Les passagers de notre bateau sont stupéfaits, subjugués, et effrayés devant ce qui est désormais un spectacle. Si tout le monde a déjà vu de telles scènes dans les journaux télévisés, chacun a bien conscience ici de ne pas être devant la télévision, mais bien dans le réel où l’urgence efface toute mise en perspective. Et on a peur pour eux.
Ana, qui s’était assoupie sur son siège, n’a pas compris tout de suite ce qui se passait. Depuis sa place, elle ne voit pas le bateau gonflable. Mais, une fois réveillée, elle se lève subitement et se trouve tétanisée en voyant les jeunes gens au milieu de l’eau. Je la prends dans mes bras pour la calmer, et je lui explique que les secours vont arriver pour repêcher ces jeunes gens. L’équipage espagnol de notre bateau n’a sans doute pas l’autorisation de les faire monter à bord. Ces dernières semaines, des milliers de pauvres gens ont été retrouvés en mer en tentant d’atteindre l’Europe. Les autorités locales sont dépassées, et disent que recueillir des migrants ne sert qu’à encourager d’autres candidats au voyage. Les hommes ne sont plus tout à fait des hommes quand ils migrent, ils deviennent des numéros, des dossiers administratifs, ou juste des numéros de dossier. Pour les faire monter sur notre bateau, il faudrait préalablement avoir l’accord des autorités locales, qui elles-mêmes devraient avoir le feu vert de Madrid – ou de Rabat –, qui devrait en référer à Bruxelles…
Les enfants, eux aussi pétrifiés, assistent à cette rencontre effrayante. Comment leur expliquer ce que font ces jeunes gens dans l’eau ? Je ne trouve pas les mots. Je les rassure en leur disant que les jeunes vont être secourus. Mais je ne peux leur dire pourquoi nous ne les secourons pas alors que nous sommes confortablement assis à côté d’eux depuis plus d’une heure. Surtout, je suis incapable de leur dire pourquoi ils sont dans l’eau ? Je ne vais quand même pas dire à mes enfants que des pauvres Africains fuient leur pays pour venir en Europe au péril de leur vie, quitte à se noyer dans la mer ! Cela n’a aucun sens. Comment le comprendraient-ils ? Quelle représentation du monde vont-ils se construire à partir d’une scène aussi saisissante ? Comment leur expliquer la misère du monde, quand nous-même adultes, qui parfois croyions avoir tout connu y compris les moments les plus difficiles et qui pensions avoir fait face aux pires obstacles, découvrons sous nos yeux horrifiés la violence infinie du monde, alors que de jeunes téméraires font face à la mort en donnant leur salut à un coup du destin – comme s’ils jouaient aux dés –, en remettant le choix de leur vie au bon vouloir des caprices de la mer et de la pitié des marins ?

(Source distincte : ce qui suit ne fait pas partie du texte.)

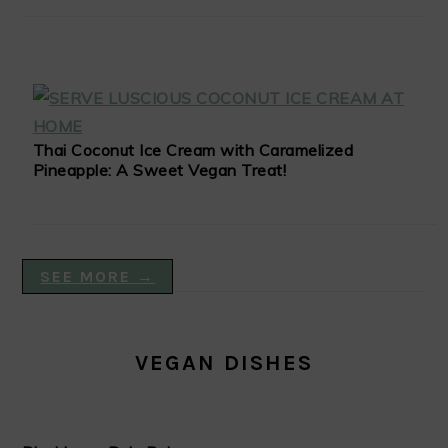
Thai Coconut Ice Cream with Caramelized
Pineapple: A Sweet Vegan Treat!
SEE MORE →
VEGAN DISHES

Nous sommes proches des côtes marocaines mais les secours tardent à arriver. Deux bateaux viennent finalement à la rescousse de ces jeunes gens, je ne peux voir s’il s’agit de bateaux espagnols ou marocains. Nous débarquons enfin à Tanger avec près de deux heures de retard, mais je n’ai entendu aucun passager se plaindre de ce contretemps. Tous sont encore sous le choc du moment vécu. Chacun essaie d’oublier et se prépare à une belle journée touristique à Tanger. Dans ce monde plein de paradoxe, il est bien plus facile d’accoster dans un pays étranger pour faire du tourisme que pour y vivre.
Les dix jeunes gens téméraires sont en vie. Il nous est impossible de connaître les raisons de leur aventure. Chacune de ces dix personnes a son vécu et ses drames, un jugement de notre part serait idiot et inutile. J’espère simplement qu’ils auront pris conscience de la folie de leur voyage et qu’ils ne tenteront pas une autre traversée.